(The records begins)

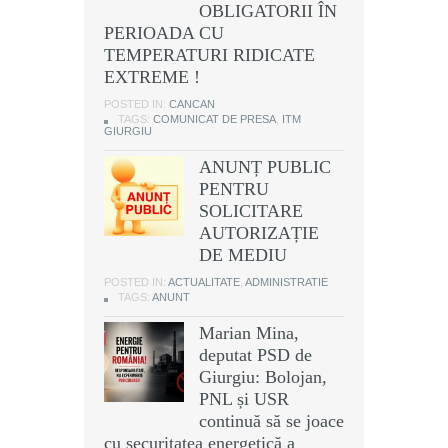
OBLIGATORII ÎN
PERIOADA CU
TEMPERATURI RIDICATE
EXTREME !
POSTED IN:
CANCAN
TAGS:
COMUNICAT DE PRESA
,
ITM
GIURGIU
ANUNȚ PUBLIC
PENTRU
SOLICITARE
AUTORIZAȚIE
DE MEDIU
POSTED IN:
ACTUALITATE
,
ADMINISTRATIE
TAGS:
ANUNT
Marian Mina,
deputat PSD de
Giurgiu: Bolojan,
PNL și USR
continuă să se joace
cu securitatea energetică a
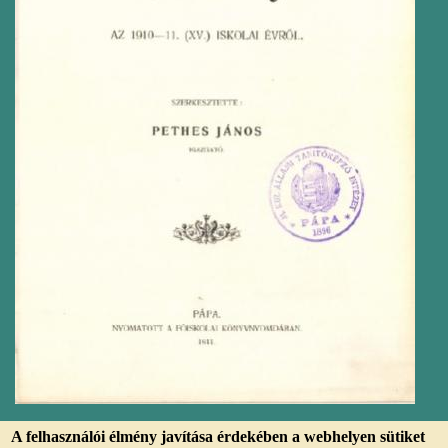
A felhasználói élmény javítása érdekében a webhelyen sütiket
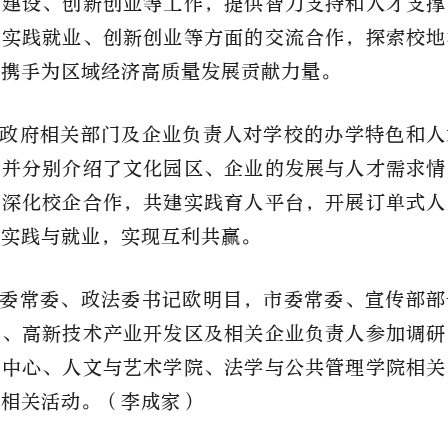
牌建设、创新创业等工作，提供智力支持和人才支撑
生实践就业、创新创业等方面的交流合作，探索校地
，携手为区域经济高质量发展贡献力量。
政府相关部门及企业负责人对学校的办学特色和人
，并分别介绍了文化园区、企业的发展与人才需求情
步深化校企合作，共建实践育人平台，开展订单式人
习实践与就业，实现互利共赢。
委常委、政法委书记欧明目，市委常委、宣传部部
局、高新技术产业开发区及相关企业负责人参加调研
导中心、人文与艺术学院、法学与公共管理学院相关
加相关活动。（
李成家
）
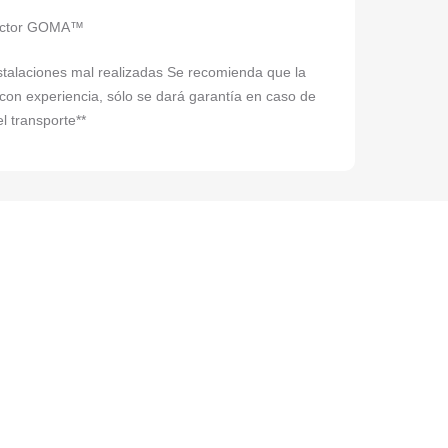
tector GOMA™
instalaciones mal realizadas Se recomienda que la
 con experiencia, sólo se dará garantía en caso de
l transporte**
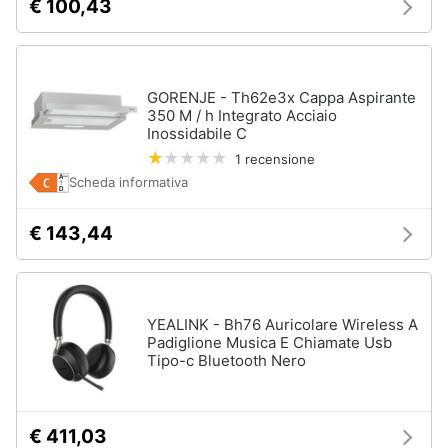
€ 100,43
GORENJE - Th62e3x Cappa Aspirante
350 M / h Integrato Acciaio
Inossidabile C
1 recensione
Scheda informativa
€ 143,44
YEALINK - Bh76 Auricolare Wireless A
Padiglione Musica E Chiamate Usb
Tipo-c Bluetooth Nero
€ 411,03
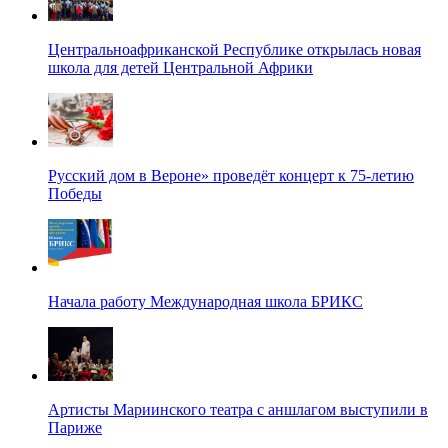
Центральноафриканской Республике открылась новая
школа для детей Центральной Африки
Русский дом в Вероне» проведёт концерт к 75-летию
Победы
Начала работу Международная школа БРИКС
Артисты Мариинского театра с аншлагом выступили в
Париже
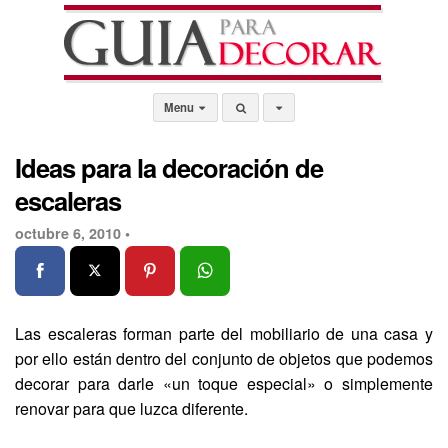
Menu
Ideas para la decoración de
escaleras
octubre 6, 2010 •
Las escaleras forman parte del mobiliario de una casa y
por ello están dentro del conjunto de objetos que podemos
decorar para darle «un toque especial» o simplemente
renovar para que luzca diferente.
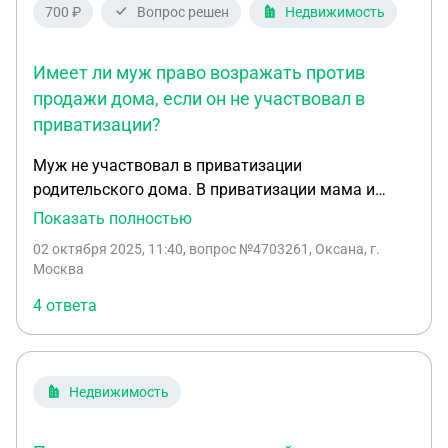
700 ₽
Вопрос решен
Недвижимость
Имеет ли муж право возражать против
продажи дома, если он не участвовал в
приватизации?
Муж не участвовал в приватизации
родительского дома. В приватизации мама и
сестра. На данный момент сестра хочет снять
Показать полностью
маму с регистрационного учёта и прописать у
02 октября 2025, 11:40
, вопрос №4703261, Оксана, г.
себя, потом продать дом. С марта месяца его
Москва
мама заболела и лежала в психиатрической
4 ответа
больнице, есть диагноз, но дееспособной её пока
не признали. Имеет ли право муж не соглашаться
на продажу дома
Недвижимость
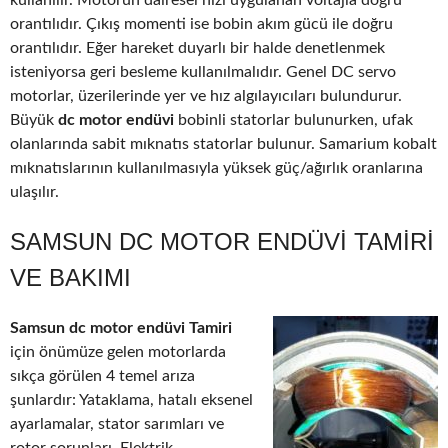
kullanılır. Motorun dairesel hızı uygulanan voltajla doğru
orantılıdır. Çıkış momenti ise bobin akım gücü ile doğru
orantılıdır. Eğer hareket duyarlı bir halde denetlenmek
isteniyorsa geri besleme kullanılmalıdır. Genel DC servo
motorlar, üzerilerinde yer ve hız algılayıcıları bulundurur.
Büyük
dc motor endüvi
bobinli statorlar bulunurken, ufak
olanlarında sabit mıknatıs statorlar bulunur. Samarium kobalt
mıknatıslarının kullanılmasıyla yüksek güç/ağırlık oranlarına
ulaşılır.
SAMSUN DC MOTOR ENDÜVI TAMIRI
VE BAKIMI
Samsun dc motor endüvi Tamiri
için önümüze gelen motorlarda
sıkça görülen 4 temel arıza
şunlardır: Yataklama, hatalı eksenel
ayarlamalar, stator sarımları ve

(The records ends)
(The records begins)

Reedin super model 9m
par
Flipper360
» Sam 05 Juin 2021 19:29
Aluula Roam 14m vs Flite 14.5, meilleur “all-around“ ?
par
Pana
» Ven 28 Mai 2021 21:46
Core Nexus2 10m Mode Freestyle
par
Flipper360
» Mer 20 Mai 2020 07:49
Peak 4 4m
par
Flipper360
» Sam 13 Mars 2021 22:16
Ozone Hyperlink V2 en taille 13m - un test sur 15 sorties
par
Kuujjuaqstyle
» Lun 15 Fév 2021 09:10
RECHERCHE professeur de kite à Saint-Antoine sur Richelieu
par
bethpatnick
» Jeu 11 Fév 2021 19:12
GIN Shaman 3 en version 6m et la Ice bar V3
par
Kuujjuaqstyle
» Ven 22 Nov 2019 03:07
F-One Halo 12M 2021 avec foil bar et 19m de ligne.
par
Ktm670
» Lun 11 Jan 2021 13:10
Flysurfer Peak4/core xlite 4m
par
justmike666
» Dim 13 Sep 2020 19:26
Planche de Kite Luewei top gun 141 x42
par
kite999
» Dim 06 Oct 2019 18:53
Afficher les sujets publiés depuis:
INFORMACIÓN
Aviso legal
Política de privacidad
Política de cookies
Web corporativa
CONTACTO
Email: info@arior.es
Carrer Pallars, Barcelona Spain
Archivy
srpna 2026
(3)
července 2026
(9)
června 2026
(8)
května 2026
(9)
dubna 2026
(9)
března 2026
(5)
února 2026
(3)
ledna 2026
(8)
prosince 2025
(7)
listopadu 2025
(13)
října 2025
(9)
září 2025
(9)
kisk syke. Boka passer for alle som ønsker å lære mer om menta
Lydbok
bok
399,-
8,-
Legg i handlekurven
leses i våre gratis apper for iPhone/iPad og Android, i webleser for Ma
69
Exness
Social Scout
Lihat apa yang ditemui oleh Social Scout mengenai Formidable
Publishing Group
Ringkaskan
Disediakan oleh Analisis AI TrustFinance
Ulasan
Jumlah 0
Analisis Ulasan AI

(The records ends)

- Your instructions -
Gather from the entries above all lines that include the string "Scout".

- Response to the exercise -
Social Scout
Lihat apa yang ditemui oleh Social Scout mengenai Formidable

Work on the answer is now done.